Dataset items
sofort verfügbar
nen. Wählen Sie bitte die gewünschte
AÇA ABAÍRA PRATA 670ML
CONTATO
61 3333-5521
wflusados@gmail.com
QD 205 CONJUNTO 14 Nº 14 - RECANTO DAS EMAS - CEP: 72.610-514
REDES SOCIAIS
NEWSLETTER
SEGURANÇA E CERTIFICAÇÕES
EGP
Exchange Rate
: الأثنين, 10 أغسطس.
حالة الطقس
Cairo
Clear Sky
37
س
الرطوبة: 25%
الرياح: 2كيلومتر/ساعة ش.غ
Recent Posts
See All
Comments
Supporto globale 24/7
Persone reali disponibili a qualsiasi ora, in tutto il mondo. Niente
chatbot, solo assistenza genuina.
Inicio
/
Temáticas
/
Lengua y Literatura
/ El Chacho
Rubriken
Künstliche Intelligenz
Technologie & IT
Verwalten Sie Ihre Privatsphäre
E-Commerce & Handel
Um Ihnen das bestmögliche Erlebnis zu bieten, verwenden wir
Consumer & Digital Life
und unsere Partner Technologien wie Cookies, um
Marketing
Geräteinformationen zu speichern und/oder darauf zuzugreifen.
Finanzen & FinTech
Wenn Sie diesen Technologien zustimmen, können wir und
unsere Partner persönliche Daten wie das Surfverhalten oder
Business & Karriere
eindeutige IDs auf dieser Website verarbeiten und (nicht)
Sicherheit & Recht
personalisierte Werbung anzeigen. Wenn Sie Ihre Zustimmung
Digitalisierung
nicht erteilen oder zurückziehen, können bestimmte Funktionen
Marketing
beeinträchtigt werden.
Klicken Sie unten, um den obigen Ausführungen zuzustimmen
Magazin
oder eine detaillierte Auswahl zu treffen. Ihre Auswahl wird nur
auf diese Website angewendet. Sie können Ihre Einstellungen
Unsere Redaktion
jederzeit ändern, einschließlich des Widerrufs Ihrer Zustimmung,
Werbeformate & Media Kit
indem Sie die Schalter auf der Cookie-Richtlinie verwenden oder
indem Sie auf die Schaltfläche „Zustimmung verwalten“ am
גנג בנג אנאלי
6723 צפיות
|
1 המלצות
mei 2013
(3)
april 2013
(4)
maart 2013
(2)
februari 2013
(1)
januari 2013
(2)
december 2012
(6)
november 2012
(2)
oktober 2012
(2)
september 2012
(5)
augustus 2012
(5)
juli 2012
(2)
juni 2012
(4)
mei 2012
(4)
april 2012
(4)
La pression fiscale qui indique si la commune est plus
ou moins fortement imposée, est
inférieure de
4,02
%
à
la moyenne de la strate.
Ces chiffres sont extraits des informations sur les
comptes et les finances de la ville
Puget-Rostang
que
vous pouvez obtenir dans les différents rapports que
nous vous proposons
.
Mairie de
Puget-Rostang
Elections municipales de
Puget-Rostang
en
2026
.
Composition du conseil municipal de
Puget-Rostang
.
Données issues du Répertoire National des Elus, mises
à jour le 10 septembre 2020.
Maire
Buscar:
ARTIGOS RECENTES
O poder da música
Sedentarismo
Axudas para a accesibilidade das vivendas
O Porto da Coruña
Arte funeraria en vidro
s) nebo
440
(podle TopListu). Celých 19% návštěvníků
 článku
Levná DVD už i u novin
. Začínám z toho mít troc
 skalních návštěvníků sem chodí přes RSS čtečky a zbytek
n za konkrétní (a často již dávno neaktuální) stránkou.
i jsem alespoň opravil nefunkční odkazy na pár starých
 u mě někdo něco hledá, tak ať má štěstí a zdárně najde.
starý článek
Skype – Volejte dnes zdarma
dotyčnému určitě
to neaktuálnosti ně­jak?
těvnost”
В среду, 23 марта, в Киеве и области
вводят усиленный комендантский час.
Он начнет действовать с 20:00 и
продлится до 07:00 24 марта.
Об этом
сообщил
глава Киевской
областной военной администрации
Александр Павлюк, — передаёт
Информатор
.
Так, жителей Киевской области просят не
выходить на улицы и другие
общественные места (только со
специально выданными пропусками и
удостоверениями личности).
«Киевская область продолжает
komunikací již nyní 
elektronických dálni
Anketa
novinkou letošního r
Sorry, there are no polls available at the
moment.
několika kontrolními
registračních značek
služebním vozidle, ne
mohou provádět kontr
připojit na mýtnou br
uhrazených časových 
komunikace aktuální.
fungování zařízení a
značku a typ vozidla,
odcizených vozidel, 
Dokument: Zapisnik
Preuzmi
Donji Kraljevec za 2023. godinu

■ **TASK ITEM**: Please return every line of the records above that contains the word "vous".

■ **SOLUTION FOR THIS TASK**:
vous pouvez obtenir dans les différents rapports que
nous vous proposons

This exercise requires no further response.